Les températures les plus basses sur notre planète atteindraient pratiquement les -100 °C, selon une nouvelle analyse des conditions thermiques régnant en Antarctique. Ces températures ont été déduites des données satellitaires, et se situent dans des petits bassins topographiques au sommet de la calotte glaciaire, à l’est du continent.
La haute altitude à laquelle se situe la surface du plateau de l’Antarctique de l’Est, sa localisation très près du pôle sud et le fait qu’il s’agisse d’une énorme calotte glaciaire de plusieurs kilomètres d’épaisseur lui confèrent le climat le plus froid de la planète. La température la plus basse qui a été relevée près de la surface par une station météorologique est de -89,2 °C à Vostok le 21 juillet 1983. Cependant, la couverture en station est très faible : l’essentiel des zones de l’Antarctique de l’Est n’est pas sondé. Nous avons donc une vue très parcellaire des conditions extrêmes qui pourraient exister dans cette région au climat très hostile. De ce fait, on se doutait bien que certains « trous à froid » pouvaient facilement passer sous cette valeur-record, mais sans mesure pour le confirmer.
En 2013, une équipe de chercheurs a décidé de combler ces lacunes en utilisant des données fournies par différents instruments embarqués à bord de satellites d’observation de la terre. L’étude avait alors annoncé que des températures aussi basses que -93 °C avaient été trouvées à plusieurs endroits du plateau oriental de l’Antarctique. Cependant, les scientifiques ont révisé leur travail initial dans une étude parue ce 25 juin. Grâce à de nouvelles données, ils ont trouvé que la température pouvait descendre encore plus bas : jusqu’à près de -98 °C. Cela est arrivé en une centaine de points entre 2004 et 2016 au cours des mois de juillet et d’août, en pleine nuit polaire. Il faut toutefois préciser que les températures fournies par les satellites sont représentatives de la surface recouverte de neige. Pour pouvoir être comparées aux mesures des stations in situ, il faut en déduire les températures à 2 mètres du sol. La méthode est calibrée via les quelques stations météorologiques disponibles et donne une estimation de -94 °C, avec une marge d’incertitude d’environ 4 °C.
Les instruments des satellites ont révélé que les lieux les plus froids se situaient au niveau de petits bassins topographiques situés à plus de 3 800 mètres d’altitude, de surface inférieure à 200 km² et d’à peine quelques mètres de profondeur. Pour atteindre de telles températures – et malgré les conditions déjà très favorables au froid – il faut une situation météorologique particulière.
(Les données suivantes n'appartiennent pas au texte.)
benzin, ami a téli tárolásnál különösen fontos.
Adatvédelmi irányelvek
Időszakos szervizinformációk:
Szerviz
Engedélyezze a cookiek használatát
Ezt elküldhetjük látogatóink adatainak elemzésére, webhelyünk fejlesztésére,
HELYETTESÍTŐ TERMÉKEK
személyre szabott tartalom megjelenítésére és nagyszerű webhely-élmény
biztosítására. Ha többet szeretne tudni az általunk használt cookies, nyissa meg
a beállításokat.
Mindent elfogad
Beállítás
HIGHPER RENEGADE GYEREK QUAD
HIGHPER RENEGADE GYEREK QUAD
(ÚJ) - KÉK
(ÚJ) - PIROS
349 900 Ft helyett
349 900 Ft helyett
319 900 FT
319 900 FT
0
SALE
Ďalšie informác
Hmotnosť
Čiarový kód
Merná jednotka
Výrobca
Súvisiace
Le ciel doit être dégagé, le vent quasi nul et l’air doit être extrêmement sec. En effet, la vapeur d’eau est un gaz à effet de serre et a donc tendance à réchauffer. Si ces conditions persistent suffisamment longtemps, le refroidissement radiatif est intense et l’air glacial tend à s’écouler dans les vallées et bassins du fait de sa densité où il continue de se refroidir. On y retrouve de ce fait les températures les plus froides de la planète. Lorsque les conditions calmes et très sèches s’amenuisent, l’air glacial est brassé avec l’air plus doux en altitude et l’épisode de froid intense prend fin.
Il est très probable que des valeurs aussi basses que -98 °C marquent une sorte de limite à l’intensité que le froid peut atteindre sur notre planète. En effet, plus l’air se refroidit, plus il a du mal à se refroidir. Pour que le mercure tombe aussi bas, la situation météorologique décrite précédemment doit persister pendant plusieurs jours. Si celle-ci persistait pendant plusieurs semaines, le thermomètre pourrait tomber légèrement en dessous, mais c’est quelque chose d’extrêmement peu probable selon T. A. Scambos, un des auteurs de l’étude. En outre, pour perdre de la chaleur à ces températures, la vapeur d’eau doit pratiquement être absente…
Au cours des deux prochaines années, les chercheurs ont prévu d’aller installer des instruments de mesure aux endroits les plus froids du continent, ces derniers étant spécialement conçus pour résister à ces conditions extrêmes. Cela permettra de quantifier plus précisément la température de l’air à 2 mètres – on a vu que la marge d’incertitude déduite des stations automatiques était assez large – et de mieux comprendre les processus en jeu pour potentiellement améliorer les modèles météorologiques et climatiques.